Politik

Indeks Demokrasi di Jakarta dan Sumbar Alami Penurunan Drastis

NUSANTARANEWS.CO, Jakarta – Badan Pusat Statistik (BPS) RI merilis Indeks Demokrasi Indonesia (IDI) level nasional pada tahun 2016 yang disebut menurun dibandingkan dengan 2015. Kepala BPS RI, Suhariyanto mengatakan, IDI tahun 2016 hanya mencapai 70,09 dalam skala indeks 0-100.

“Angka ini mengalami penurunan dibandingkan dengan IDI 2015 yang capaiannya sebesar 72,82. Meskipun sedikit mengalami perubahan, tingkat demokrasi Indonesia masih termasuk dalam kategori sedang,” ujar dia di gedung BPS Pusat, Jakarta, Kamis (14/9/2017).
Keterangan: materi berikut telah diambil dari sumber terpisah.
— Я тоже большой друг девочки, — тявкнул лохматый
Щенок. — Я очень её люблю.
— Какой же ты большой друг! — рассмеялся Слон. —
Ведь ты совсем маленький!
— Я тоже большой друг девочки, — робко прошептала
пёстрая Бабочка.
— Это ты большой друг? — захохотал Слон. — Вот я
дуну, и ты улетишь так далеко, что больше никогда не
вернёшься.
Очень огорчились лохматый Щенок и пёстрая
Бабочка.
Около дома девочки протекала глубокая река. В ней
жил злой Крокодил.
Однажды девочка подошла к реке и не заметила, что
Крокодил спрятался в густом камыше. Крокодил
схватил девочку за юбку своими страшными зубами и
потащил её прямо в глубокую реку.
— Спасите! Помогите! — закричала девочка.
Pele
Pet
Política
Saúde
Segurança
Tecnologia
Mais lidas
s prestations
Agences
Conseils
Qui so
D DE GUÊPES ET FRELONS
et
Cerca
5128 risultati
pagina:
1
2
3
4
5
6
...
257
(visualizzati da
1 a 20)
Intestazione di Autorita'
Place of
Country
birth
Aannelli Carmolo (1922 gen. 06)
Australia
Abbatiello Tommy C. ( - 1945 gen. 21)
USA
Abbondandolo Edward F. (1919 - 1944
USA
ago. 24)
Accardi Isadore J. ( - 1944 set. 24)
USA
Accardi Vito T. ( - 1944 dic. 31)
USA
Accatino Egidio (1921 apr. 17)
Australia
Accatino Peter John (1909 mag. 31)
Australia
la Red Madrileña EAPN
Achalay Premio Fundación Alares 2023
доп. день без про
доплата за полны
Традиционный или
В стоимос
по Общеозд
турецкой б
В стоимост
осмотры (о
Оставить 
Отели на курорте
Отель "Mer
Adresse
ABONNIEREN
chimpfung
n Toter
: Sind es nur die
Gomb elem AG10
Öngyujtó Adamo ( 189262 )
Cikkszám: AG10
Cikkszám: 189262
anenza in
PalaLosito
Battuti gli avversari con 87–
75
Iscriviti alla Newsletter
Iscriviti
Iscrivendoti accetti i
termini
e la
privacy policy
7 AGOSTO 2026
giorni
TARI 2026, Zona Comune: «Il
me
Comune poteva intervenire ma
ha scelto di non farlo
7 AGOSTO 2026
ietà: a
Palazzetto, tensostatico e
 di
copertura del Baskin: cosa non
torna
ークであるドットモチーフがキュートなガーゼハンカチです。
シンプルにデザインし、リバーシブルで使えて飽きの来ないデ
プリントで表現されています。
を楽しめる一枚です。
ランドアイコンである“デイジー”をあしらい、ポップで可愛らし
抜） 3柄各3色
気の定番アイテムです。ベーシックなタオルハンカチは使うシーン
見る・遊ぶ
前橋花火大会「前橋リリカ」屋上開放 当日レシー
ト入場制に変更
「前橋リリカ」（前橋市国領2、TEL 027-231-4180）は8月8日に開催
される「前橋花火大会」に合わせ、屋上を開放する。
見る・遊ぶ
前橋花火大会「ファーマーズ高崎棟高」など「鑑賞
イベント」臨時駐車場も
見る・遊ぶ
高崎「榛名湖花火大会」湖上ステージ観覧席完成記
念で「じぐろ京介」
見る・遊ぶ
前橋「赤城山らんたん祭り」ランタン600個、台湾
Suhariyanto mengungkapkan, Jakarta dan Sumatera Barat (Sumbar) mengalami penurunan IDI paling drastis, karena mengalami penurunan di atas 10 poin. Jakarta turun sampai 14,47 poin dan Sumatera Barat turun 13,05 poin.

“Sebaliknya terdapat tiga provinsi dengan kenaikan di atas 10 poin yaitu Maluku (12,30 poin), Maluku Utara (11,74 poin), dan Bangka Belitung (10,69 poin),” ungkapnya.

Suhariyanto menjelaskan, ada tiga aspek di dalam menentukan IDI, yaitu kebebasan sipil, hak-hak politik, dan lembaga demokrasi. Tiga aspek ini mengalami penurunan poin dibandingkan tahun 2015.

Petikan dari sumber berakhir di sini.